Stacey Abrams: ‘Yes, I Will Run Again’

December 12, 2018, 2:38 AM UTC

Stacey Abrams made history in her failed bid to become governor of Georgia when she offered a fiery post-election speech that did anything but concede to Republican Brian Kemp.

But the former Democratic leader of the Georgia House—who was almost the first female elected governor of Georgia, the first African-American elected governor of Georgia, and the first black woman to govern any state in the U.S.—says she’s hardly over politics.

“Yes, I will run again,” she said, to cheers, before a ballroom of executives at Fortune’s Most Powerful Women Next Gen summit in Laguna Niguel, Calif. “Now, if you could all move to Georgia…”

Despite its result, Abrams called her 2018 campaign “extraordinarily successful” because it helped energize inactive voters in the state. “We turned out voters who had never been engaged in the body politic,” she said. “We tripled the number of Latinos who voted. We tripled the number of Asian-Americans. We increased African-Americans by 38%. Increased the youth vote.”

She waited a beat before adding: “And yet.”

It’s difficult to have something be the sole focus of almost two years of your life not only not to come to fruition but to not come to fruition under a cloud, Abrams said. “We don’t know what really happened because of the miasma of voter suppression,” she said. “There’s something worse about [that lack of clarity] than knowing you just…suck.”

So Abrams took a long nap and vowed not to make hasty decisions about her next move. It wasn’t easy. “As some of you know, I am goal-oriented,” she said with a smile. “That lasted about seven days.”

Abrams said she began thinking about running for Georgia governor in 2010. It was a moment of redistricting for the state. “I was on the wrong end of gerrymandering,” she said. Still, as the state’s Democratic leader, she said she spent a lot of time looking at numbers and traveling across the state.

Her findings? For many voters who don’t show up at the polls, “it’s not apathy. It’s despondency. It’s lack of hope.”

So Abrams’ campaign chose to spend most of its money on efforts to talk to voters—a controversial choice in political circles. But it worked. “We got 76% of the vote” in the Georgia Democratic primary for governor, she said. And, running for governor, she received “more votes than any other Democrat in Georgia history.”

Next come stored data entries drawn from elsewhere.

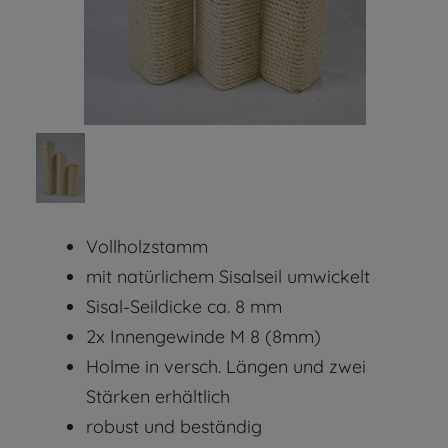
Vollholzstamm
mit natürlichem Sisalseil umwickelt
Sisal-Seildicke ca. 8 mm
2x Innengewinde M 8 (8mm)
Holme in versch. Längen und zwei
Stärken erhältlich
robust und beständig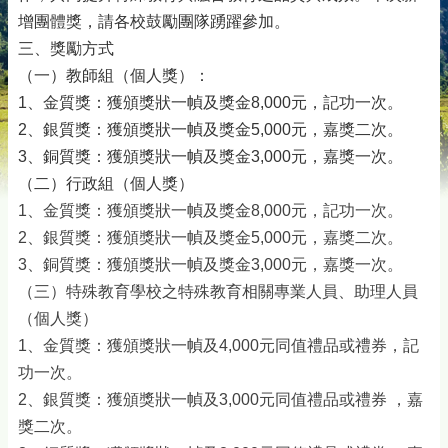
增團體獎，請各校鼓勵團隊踴躍參加。
三、獎勵方式
（一）教師組（個人獎）：
1、金質獎：獲頒獎狀一幀及獎金8,000元，記功一次。
2、銀質獎：獲頒獎狀一幀及獎金5,000元，嘉獎二次。
3、銅質獎：獲頒獎狀一幀及獎金3,000元，嘉獎一次。
（二）行政組（個人獎）
1、金質獎：獲頒獎狀一幀及獎金8,000元，記功一次。
2、銀質獎：獲頒獎狀一幀及獎金5,000元，嘉獎二次。
3、銅質獎：獲頒獎狀一幀及獎金3,000元，嘉獎一次。
（三）特殊教育學校之特殊教育相關專業人員、助理人員
（個人獎）
1、金質獎：獲頒獎狀一幀及4,000元同值禮品或禮券，記
功一次。
2、銀質獎：獲頒獎狀一幀及3,000元
同值禮品或禮券
，嘉
獎二次。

That’s why Abrams is backing a federal lawsuit to help fix some of the intractable problems in Georgia’s voting system, including issues around voting suppression. “This isn’t a partisan issue,” she said. “This is a people issue. This is a democracy issue.”

It’s also why she will never concede the 2018 race. “Because words matter,” Abrams said. “What happened was not just. That anyone had their vote tarnished or restricted or narrowed is wrong.”